ACTIVITY: Take the listing below and write it out again exactly, skipping any picture that it holds.

======

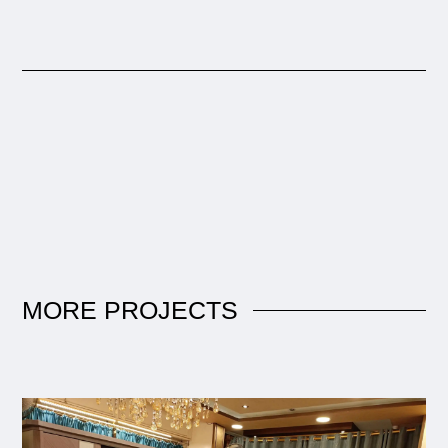
MORE
PROJECTS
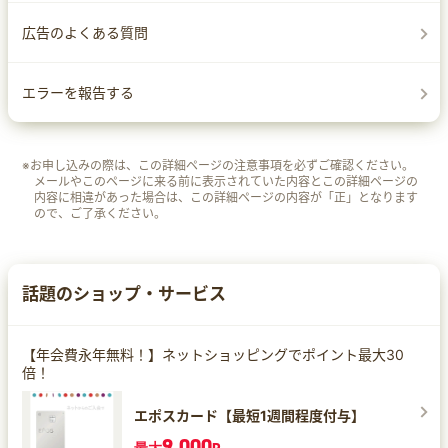
広告のよくある質問
エラーを報告する
※お申し込みの際は、この詳細ページの注意事項を必ずご確認ください。
メールやこのページに来る前に表示されていた内容とこの詳細ページの
内容に相違があった場合は、この詳細ページの内容が「正」となります
ので、ご了承ください。
話題のショップ・サービス
【年会費永年無料！】ネットショッピングでポイント最大30
倍！
エポスカード【最短1週間程度付与】
9,000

======

TASK SOLUTION:
MORE
PROJECTS
広告のよくある質問
エラーを報告する
※お申し込みの際は、この詳細ページの注意事項を必ずご確認ください。
メールやこのページに来る前に表示されていた内容とこの詳細ページの
内容に相違があった場合は、この詳細ページの内容が「正」となります
ので、ご了承ください。
話題のショップ・サービス
【年会費永年無料！】ネットショッピングでポイント最大30
倍！
エポスカード【最短1週間程度付与】
9,000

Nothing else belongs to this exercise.